I suggest to each propective client that before spending money on a custom application, they first research existing off the shelf software. If one is available, this can provide less expensive solution. If one does not exist, The Lone Progammer, Inc. can develop a cost effective custom program for you.

But back to the list, what makes a great software application and what your business should look for when creating a custom application

  • A custom application must provide a real solution to a problem that your business has. The goals must be clearly defined and measurable.
  • Be simple to use

    Your custom software should not only be simple to use but must be an easier and better alternative to whatever your process is now.

  • Increase efficiency and profitability

    All software is suppose to make your life easier, to make your employees and your business more efficient and increase profit margin.

  • Provide key information in a timely manner

    Business today is done at light speeds and your apps need to process your data in a timely manner so that you can keep up with the competition. The better the information/more complete the information is, the easier it is to make good decisions.

  • Meet your budget requirements

    Most importantly, your app should be affordable and the company that you chose to do your custom app should be willing to work with you to insure that you can get something that meets your budget.

Finally, here are some common mistakes.

  • Hiring an offshore company

    The old adage that you get what you pay for holds very true when finding someone to do custom software applications. Your expertise is in your business not in software development. Contending with time zones and language barriers makes find a workable solution more difficult.

    Having to communicate with a technical person in your own town is hard enough.Now think about if you are on opposite sides of the globe speaking different languages.

    It is also very hard to vet a foreign company much less hold them accountable if something isn't right.

  • Only contacting one company

    You would not get your car fixed or replace the roof on your house without getting at least two estimates, why would you hire someone to do important work for your company without getting a few estimates?

  • Not getting your IT people’s opinions

    If you have IT people working for you, even if they are not programmers, you should get their opinions. A lot of account managers at software development companies will lay on a lot of B. S. to get the sale. Your IT people will be able to see through that better than you.

  • Spending the entire budget on the custom app

    Remember that there will probably be training needed to teach your employees how to use the new program.

    You also need to think about support and maybe even marketing and other similar expenses. Try to keep 5% - 15% of your budget for these things.

  • Assuming that you need Microsoft, IBM or some other large companies products

    When you go with a large company you are taking the chance of being locked into their eco system and risk paying out big bucks later to upgrade or leave their eco system. I knew of a company that was still using Windows XP on all of their computers in 2014 because their help-desk system required it. The upgrade was so expensive that the company decided to keep XP for years instead.

  • Getting everything that a software company has to give

    This one is going to get me a lot of angry emails. You may need a UI/UX designer, graphic designer, business analyst and all of the other titles associated with software development or maybe not. If you expect to make your program available to the general public then absolutely you need these people. If you only expect to have it available to your employees internally, then you probably don’t. Ask why you need all of these people and how it effects the price.

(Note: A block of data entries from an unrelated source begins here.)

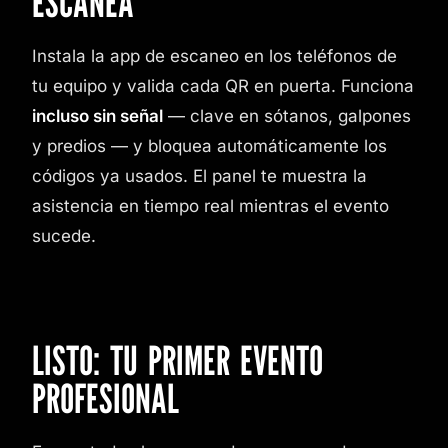
ESCANEA
Instala la app de escaneo en los teléfonos de
tu equipo y valida cada QR en puerta. Funciona
incluso sin señal
— clave en sótanos, galpones
y predios — y bloquea automáticamente los
códigos ya usados. El panel te muestra la
asistencia en tiempo real mientras el evento
sucede.
LISTO: TU PRIMER EVENTO
PROFESIONAL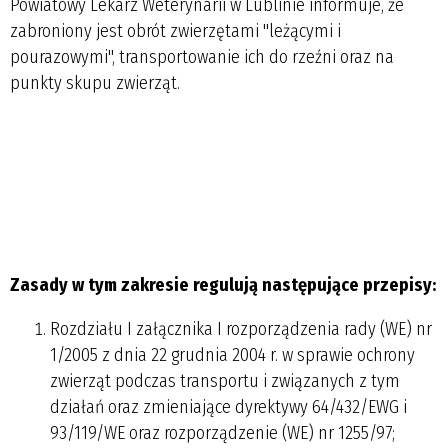
Powiatowy Lekarz Weterynarii w Lublinie informuje, że
zabroniony jest obrót zwierzętami "leżącymi i
pourazowymi", transportowanie ich do rzeźni oraz na
punkty skupu zwierząt.
Zasady
w
tym
zakresie
regulują następujące przepisy:
Rozdziału I załącznika I rozporządzenia rady (WE) nr
1/2005 z dnia 22 grudnia 2004 r. w sprawie ochrony
zwierząt podczas transportu i związanych z tym
działań oraz zmieniające dyrektywy 64/432/EWG i
93/119/WE oraz rozporządzenie (WE) nr 1255/97;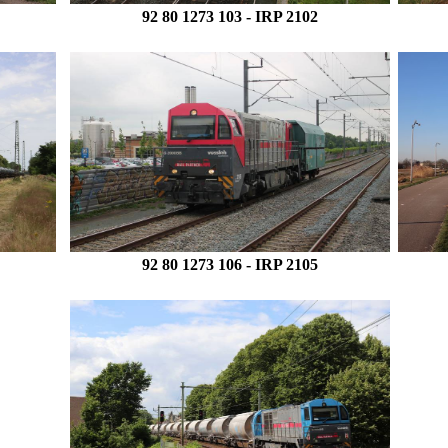
92 80 1273 103
- IRP 2102
92 80 1273 106
- IRP 2105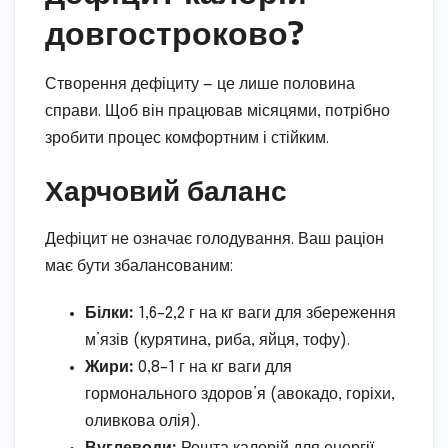
довгостроково?
Створення дефіциту — це лише половина
справи. Щоб він працював місяцями, потрібно
зробити процес комфортним і стійким.
Харчовий баланс
Дефіцит не означає голодування. Ваш раціон
має бути збалансованим:
Білки:
1,6–2,2 г на кг ваги для збереження
м’язів (курятина, риба, яйця, тофу).
Жири:
0,8–1 г на кг ваги для
гормонального здоров’я (авокадо, горіхи,
оливкова олія).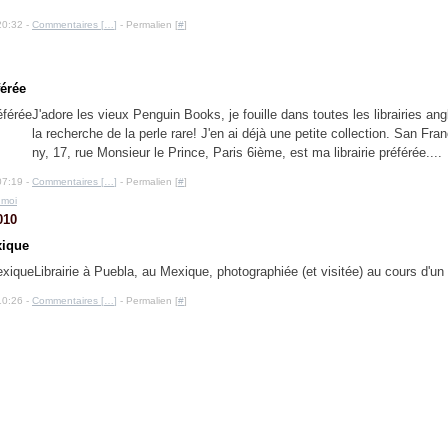
20:32 -
Commentaires [
…
]
- Permalien [
#
]
férée
J'adore les vieux Penguin Books, je fouille dans toutes les librairies an
la recherche de la perle rare! J'en ai déjà une petite collection. San F
ny, 17, rue Monsieur le Prince, Paris 6ième, est ma librairie préférée....
07:19 -
Commentaires [
…
]
- Permalien [
#
]
 moi
010
xique
Librairie à Puebla, au Mexique, photographiée (et visitée) au cours d'un
10:26 -
Commentaires [
…
]
- Permalien [
#
]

  • Believing everything that an account manager tells you

    The job of an account manager at a software development company is to get your business, i.e. account. They may get bonuses or commission for your business. This leads to some, just some, being less than honest. Talked to other users. If possible, a user that uses you’re your primary software. How difficult was it to integrate into your other software. How good was their technical support? How easy was it for your employees to learn. Did it do what it claimed. Did you need to spend additional money to make it work?

  • If you are spending six figures for a pre-built software solution, look at custom alternatives

    If you are wondering who spends so much for off the shelf software, it turns out to be a lot of companies. If you are being asked to pay more than $100K or something approaching $100K, get a custom software quote. You will probably be able to find a custom alternative for a lot cheaper.

If you want an estimate for custom business software, please contact me, Ed Murphy at 336.289.9038 or at I can get you an estimate for Windows Desktop, ASP .NET web and for any mobile platform or advice on what is best for your company.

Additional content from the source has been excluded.